+++ Material provided

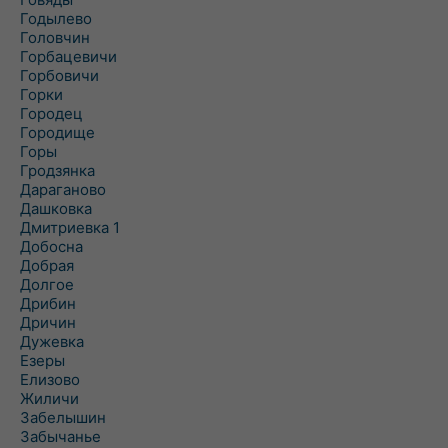
Годылево
Головчин
Горбацевичи
Горбовичи
Горки
Городец
Городище
Горы
Гродзянка
Дараганово
Дашковка
Дмитриевка 1
Добосна
Добрая
Долгое
Дрибин
Дричин
Дужевка
Езеры
Елизово
Жиличи
Забелышин
Забычанье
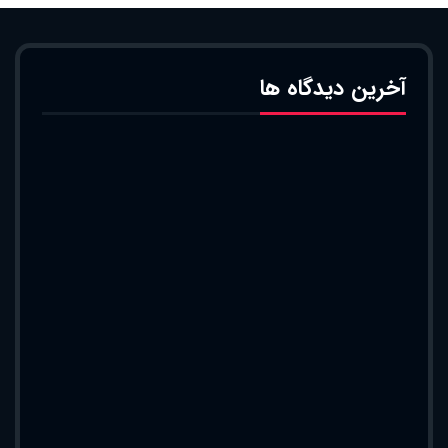
آخرین دیدگاه ها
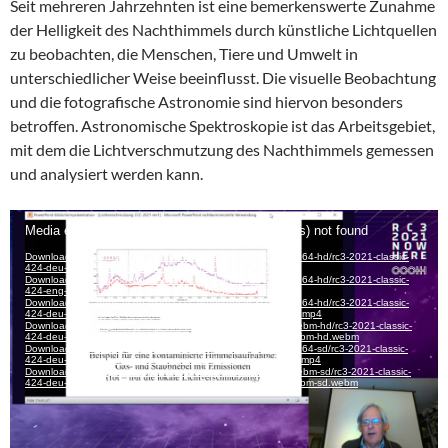
Seit mehreren Jahrzehnten ist eine bemerkenswerte Zunahme
der Helligkeit des Nachthimmels durch künstliche Lichtquellen
zu beobachten, die Menschen, Tiere und Umwelt in
unterschiedlicher Weise beeinflusst. Die visuelle Beobachtung
und die fotografische Astronomie sind hiervon besonders
betroffen. Astronomische Spektroskopie ist das Arbeitsgebiet,
mit dem die Lichtverschmutzung des Nachthimmels gemessen
und analysiert werden kann.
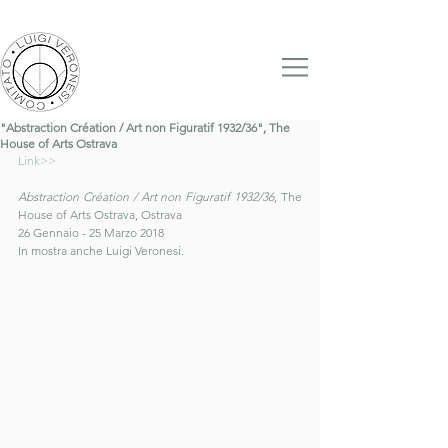
"Abstraction Création / Art non Figuratif 1932/36", The
House of Arts Ostrava
Link>>
Abstraction Création / Art non Figuratif 1932/36
, The 
House of Arts Ostrava, Ostrava
26 Gennaio - 25 Marzo 2018
In mostra anche Luigi Veronesi. 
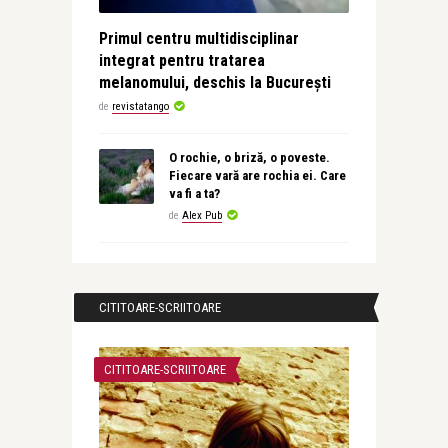
Primul centru multidisciplinar
integrat pentru tratarea
melanomului, deschis la București
de
revistatango
O rochie, o briză, o poveste.
Fiecare vară are rochia ei. Care
va fi a ta?
de
Alex Pub
CITITOARE-SCRIITOARE
CITITOARE-SCRIITOARE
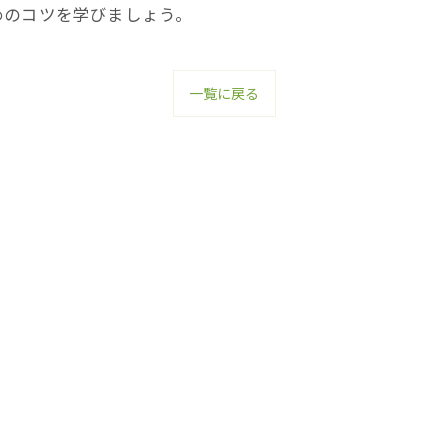
めのコツを学びましょう。
一覧に戻る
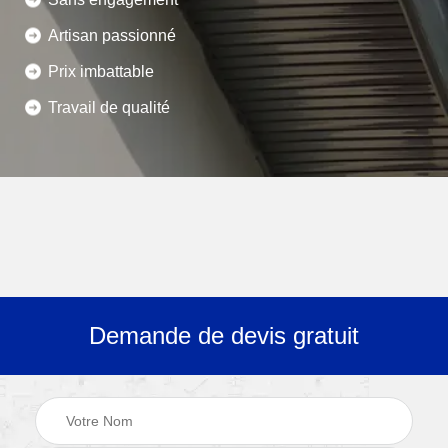
Artisan passionné
Prix imbattable
Travail de qualité
Demande de devis gratuit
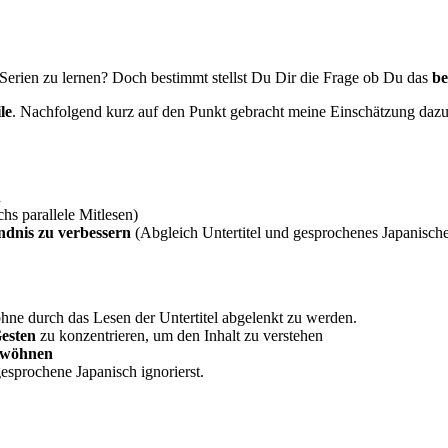
 Serien zu lernen? Doch bestimmt stellst Du Dir die Frage ob Du das
be
le
. Nachfolgend kurz auf den Punkt gebracht meine Einschätzung dazu
n
chs parallele Mitlesen)
ndnis zu verbessern
(Abgleich Untertitel und gesprochenes Japanisches
ohne durch das Lesen der Untertitel abgelenkt zu werden.
Gesten
zu konzentrieren, um den Inhalt zu verstehen
ewöhnen
esprochene Japanisch ignorierst.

++++++

* _Task to carry out_
Repeat the data word for word; drop the pictures.

* _Response for this exercise_
Годылево
Головчин
Горбацевичи
Горбовичи
Горки
Городец
Городище
Горы
Гродзянка
Дараганово
Дашковка
Дмитриевка 1
Добосна
Добрая
Долгое
Дрибин
Дричин
Дужевка
Езеры
Елизово
Жиличи
Забелышин
Забычанье
آخرین دیدگاه ها
Seit mehreren Jahrzehnten ist eine bemerkenswerte Zunahme
der Helligkeit des Nachthimmels durch künstliche Lichtquellen
zu beobachten, die Menschen, Tiere und Umwelt in
unterschiedlicher Weise beeinflusst. Die visuelle Beobachtung
und die fotografische Astronomie sind hiervon besonders
betroffen. Astronomische Spektroskopie ist das Arbeitsgebiet,
mit dem die Lichtverschmutzung des Nachthimmels gemessen
und analysiert werden kann.
"Abstraction Création / Art non Figuratif 1932/36", The
House of Arts Ostrava
Link>>
Abstraction Création / Art non Figuratif 1932/36
, The 
House of Arts Ostrava, Ostrava
26 Gennaio - 25 Marzo 2018
In mostra anche Luigi Veronesi. 
Primul centru multidisciplinar
integrat pentru tratarea
melanomului, deschis la București
de
revistatango
O rochie, o briză, o poveste.
Fiecare vară are rochia ei. Care
va fi a ta?
de
Alex Pub
CITITOARE-SCRIITOARE
CITITOARE-SCRIITOARE
めのコツを学びましょう。
一覧に戻る
Artisan passionné
Prix imbattable
Travail de qualité
Demande de devis gratuit
 Serien zu lernen? Doch bestimmt stellst Du Dir die Frage ob Du das
be
le
. Nachfolgend kurz auf den Punkt gebracht meine Einschätzung dazu
n
chs parallele Mitlesen)
ndnis zu verbessern
(Abgleich Untertitel und gesprochenes Japanisches
ohne durch das Lesen der Untertitel abgelenkt zu werden.
Gesten
zu konzentrieren, um den Inhalt zu verstehen
ewöhnen
esprochene Japanisch ignorierst.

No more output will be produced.